At some point in the autumn my left arm started to hurt for no reason. After a while most of the pain transferred to my shoulder and neck, but the arm remained stiff and underpowered. I did nothing.
Actually I did do something – I complained. I complained to my wife, who eventually supplied me with the phone numbers and email addresses of practitioners supplied by friends of hers. I did nothing with them. Weeks passed, then months. It was beginning to seem like an infirmity I could live with.
On Monday morning the little finger of my left hand starts to tingle as I sit typing at my desk. Then it goes numb. I find my wife in the kitchen.
“My arm is dying,” I say.
“I gave you a number of a person two weeks ago,” she says.
“He was in Archway,” I say.
“This is a different person,” she says. “Who comes to your house.”
“I need intense physiotherapy,” I say. “You keep trying to send me to occultists.”
“He’s an osteopath,” she says.
“Whatever,” I say. I don’t want to dismiss the entire field of osteopathy, because I’m not entirely sure what it is.
“I can’t force you to seek help,” she says.
“What are you talking about?” I say. “That’s why I got married.”
On Tuesday morning I meet my wife at the front door as she is returning from walking the dog.
“I’m off to get my arm fixed,” I say.
“By who?” she says.
“By Tristran,” I say.
“Who’s Tristran?” she says.
“I’m not sure,” I say. “I just went online and chose the closest place.”
“That sounds responsible,” she says.
“I think it might be a dating agency,” I say, “but it’s literally just up the road.”
“Good luck,” she says.
“On your head be it,” I say.
Tristran, it transpires, is a licenced physiotherapist from New Zealand. I stand facing the wall of his treatment room while he holds my wrist and presses his thumb into my shoulder. He asks me what sort of occupational forces might have brought me to this pass.
“I just sit and type all day,” I say. “That’s it.”
“Are you left-handed?” he says.
“Yes,” I say. “And I also play a musical instrument, which might be a factor.”
“It could be,” he says. “What instrument do you play?” There is a long pause.
“The banjo,” I say.
“Are you getting any referred pain?” he says. “Headaches?”
“Sometimes,” I say. He bends my elbow one way, then the other.
“The banjo is an interesting choice,” he says.
“I was going to lie,” I say. “I almost said guitar.”
Tristran shows me a model of a human shoulder and points to the likely spot where a nerve has become trapped, thanks to a combination of poor posture and months of inattention.
“There are a few things we can try,” he says.
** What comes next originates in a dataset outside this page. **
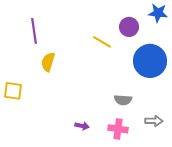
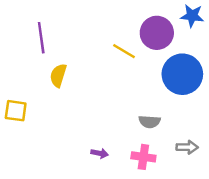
purple circle: (129, 27) -> (157, 33), size x1.4

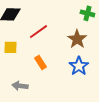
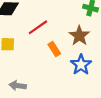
orange rectangle: (41, 63) -> (54, 49), moved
I arrive home an hour later holding a big rubber band. I find my wife in the kitchen.
“So?” she says.
“He needled me,” I say.
“What do you mean, he needled you?” I say.
“He stuck large needles into my flesh,” I say. “Six or seven.”
“Do you mean acupuncture?” she says.
“He didn’t use that term,” I say.
“You said acupuncture was bullshit,” she says.
“I don’t recall saying that,” I say.
“Are you cured?” she says.
“No,” I say. “I have months of expensive needling ahead of me.”
“Just say acupuncture,” she says.
“And he gave me this free rubber band,” I say. “For exercises.”
“While you’re standing there you could help me unload the dishwasher,” she says.
“Tristran wants me to take it easy,” I say.